12

I have tried below code:

public class TestIntern {
  public static void main(String[] args) {
   char[] c1={'a','b','h','i'};
   String s1 = new String(c1);
   s1.intern();
   String s2="abhi";
   System.out.println(s1==s2);//true

   char[] c2={'j','a','v','a'};
   String sj1 = new String(c2);
   sj1.intern();
   String sj2="java";
   System.out.println(sj1==sj2);//false

   char[] c3={'J','A','V','A'};
   String tj1 = new String(c3);
   tj1.intern();
   String tj2="JAVA";
   System.out.println(tj1==tj2);//true
  }
}

I have tried many different literals.

Could anyone please explain why intern() doesn't work as expected with literal "java"? Why do the above reference comparisons evaluate to true, except when the literal is "java"?

Mureinik
  • 297,002
  • 52
  • 306
  • 350
  • tried sj.intern() == sc.intern() it is supposed to return true – Marcos Vasconcelos Mar 27 '18 at 21:11
  • You don't compare strings with == – nicomp Mar 27 '18 at 21:11
  • 5
    You are ignoring the return value of `intern()`. Re-read the docs, assign the return value to your original reference, and you'll see it works as you expect. Also, please do not ever depend on `intern()`. – Petr Janeček Mar 27 '18 at 21:11
  • 8
    [`String.intern`](https://docs.oracle.com/javase/10/docs/api/java/lang/String.html#intern()) is not a `void` method, it returns a `String`. You are ignoring the return value. Read the documentation. Do not ignore return values. – Boris the Spider Mar 27 '18 at 21:11
  • Looks like a typo to me; you just didn't reassign `s1` or `sj` or `sj1` anywhere. – Makoto Mar 27 '18 at 21:12
  • 7
    @nicomp The OP wants to compare references in this case. – GriffeyDog Mar 27 '18 at 21:12
  • @MarcosVasconcelos yes, it is supposed. But it is not returning true. I am also surprised. – Abhishek Kumar Mar 27 '18 at 21:13
  • 3
    The answers and comments until now are, as far as I can tell, missing the point of the question. At the **very** least, they don't nearly explain the observed behavior, which is as described, and **very** surprising (for me, at least) – Marco13 Mar 27 '18 at 21:13
  • @MDSayemAhmed That's because "ABCD" is always the reference from the first invokation, while subsequent `new String()` always return a new object. – Petr Janeček Mar 27 '18 at 21:30
  • 5
    Well, people are voting to close this question, as being *"...caused by a problem that can no longer be reproduced or a simple typographical error"*. These people may simply be not nerdy enough for this sort of question :-) – Marco13 Mar 27 '18 at 21:46
  • @AbhishekKumar Petr Janeček essentially gave the answer, and I just "confirmed" it, as far as reasonably possible. (I'm just mentioning this for the case that you accidentally accepted my answer, but it's up to you, of course...) – Marco13 Mar 27 '18 at 21:48
  • 1
    I think the people voting to close just missed the fact that the ignored return value is actually part of the question and not just a mistake. – Radiodef Mar 27 '18 at 22:23
  • 1
    I know this is definitely a dupe, but it's pretty hard to search for it... – shmosel Mar 27 '18 at 22:34

4 Answers4

16

When the JVM first encounters the new String(new char[] {'a', 'b', 'h', 'i'}) string and you call intern() on it, the reference you just created becomes the canonical one and is stored in the string constant pool. Then "abhi" is pulled out from the constant pool - your canonical instance has been reused.
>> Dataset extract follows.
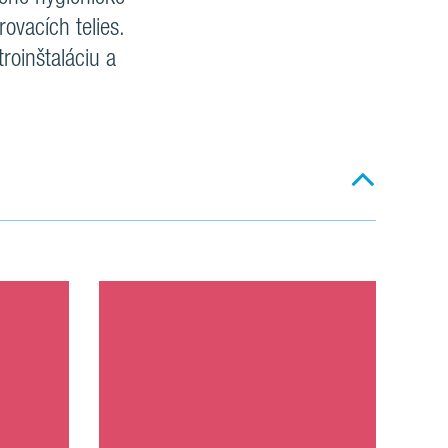
ovacích telies.
roinštaláciu a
Your problem is that the literal "java" exists in the constant string pool before the start of your program - the JVM simply has it there for some use. Therefore, calling intern() on new String(new char[] {'j', 'a', 'v', 'a'}) does not intern your reference. Instead, it returns the pre-existing canonical value from the constant pool, and you happily ignore the return value.

You should not ignore the return value, but use it. You never know whether your "definitely original" string has not been living in the constant pool since the start of the JVM. Anyway, all of this is implementation dependent, you should either always use the references returned by the intern() method, or never. Do not mix between them.

Petr Janeček
  • 37,768
  • 12
  • 121
  • 145
  • Then how come this program prints `true` on the first line, but `false` for the rest: https://ideone.com/SQiiRf? Not only that, for all subsequent calls to `callMethod` it will print false. – MD Sayem Ahmed Mar 27 '18 at 21:26
  • 4
    @MDSayemAhmed because `new String()` always creates a new reference, it never reaches to the constant pool. The first invocation is the one that gets stored in the constant pool, the other invokations create different objects that are being ignored by the `intern()` method. On the other hand, a `"java"` literal will always return the same object, as far as I know. Uh, is that in the spec, though? I'm honestly not sure. – Petr Janeček Mar 27 '18 at 21:29
  • Yeah, "java" will always return the same interned object, that I can confirm. Thank you for explaining with patience. – MD Sayem Ahmed Mar 27 '18 at 21:35
  • @PetrJaneček Your line:"the literal "java" exists in the constant string pool before the start of your program - the JVM simply has it there for some use" really makes a sense. I tried by re-assigning like "sj=sj.intern()" for 'java' and it worked perfectly fine. Thank you. – Abhishek Kumar Mar 27 '18 at 21:37
3

The answer by Petr Janeček is almost certainly correct (+1 there).

Really proving it is hard, because much of the string pool resides in the JVM itself, and one could hardly access it without a tweaked VM.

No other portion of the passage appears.